Transplantation of mouse pancreatic islets into primates--in vivo and in vitro evaluation.

Abstract

Islets transplanted from other species to man has the potential to cure diabetes but whether islets are subject to hyperacute rejection after xenotransplantation is contentious. We transplanted mouse pancreatic islets of mouse beneath the primate renal capsule and assessed natural xenoantibody binding, complement activation and cell lysis in vitro. Freshly isolated mouse islets were transplanted in a blood clot under the renal capsule of cynolmogus monkeys. The graft was removed after 24 hr for histological and ultrastructural analysis. Freshly isolated mouse pancreatic islets were analyzed in vitro by immunohistochemistry for Gal(alpha1,3)Gal and Von Willebrand factor expression and for IgG, IgM, C3, C4, and C5b-9 binding after incubation in 100% human serum. Complement mediated cell lysis was evaluated by 51Cr release assays after incubation of islets for 4 hr in human serum, plasma, and lymph with and without added neutrophils. Mouse islets transplanted under the renal capsule of cynomolgus monkeys were destroyed within 24 hr by a process involving necrosis with neutrophil and mononuclear cell infiltration. Gal(alpha1,3)Gal was strongly positive on only 10% of islet cells. After islet incubation in 100% human serum before frozen section, human IgG and IgM, C3, C4, and C5b-9 was deposited on islets with increased intensity in the periphery.
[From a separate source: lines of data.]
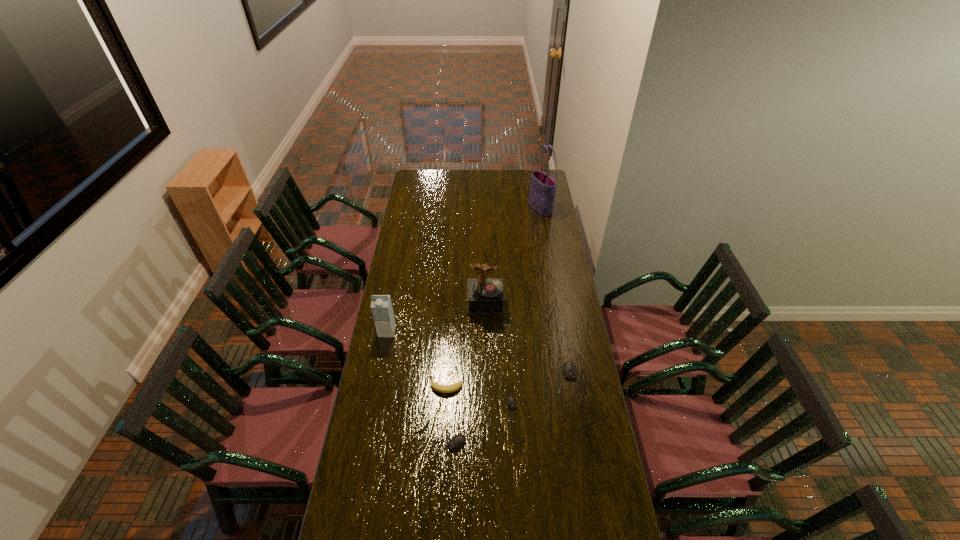 Please point a spot to add another mouse on the left. Please provide its 2D coordinates. Your answer should be formatted as a tuple, i.e. [(x, y)], where the tuple contains the x and y coordinates of a point satisfying the conditions above.

[(376, 485)] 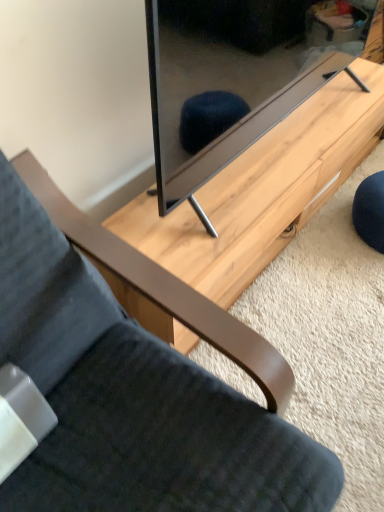 Locate an element on the screen. vacant point above light wood table at center (from a real-world perspective) is located at coordinates (284, 145). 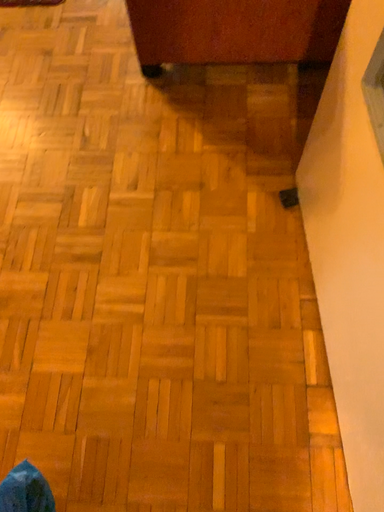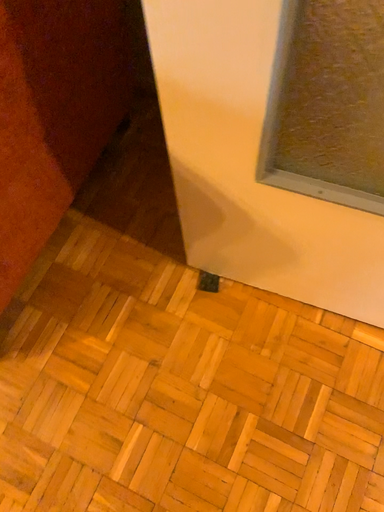 Question: Which way did the camera rotate in the video?

Choices:
 (A) rotated upward
 (B) rotated downward

Answer: (A) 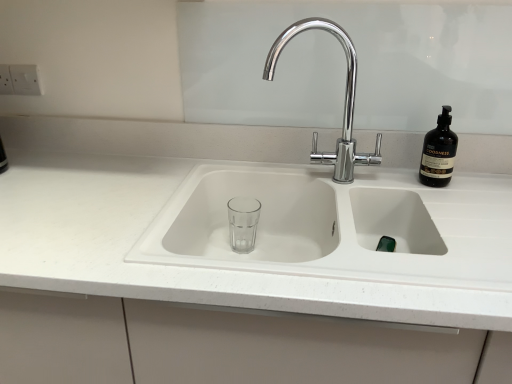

Measurement of 51Cr release from labeled fresh islets after four hours incubation in 100% human serum showed 17% lysis and was not changed by addition of neutrophils. These results indicate that mouse islets in a primate recipient undergo rapid destruction by a process that has features similar to hyperacute rejection in vascularized organs and we propose the same term be used.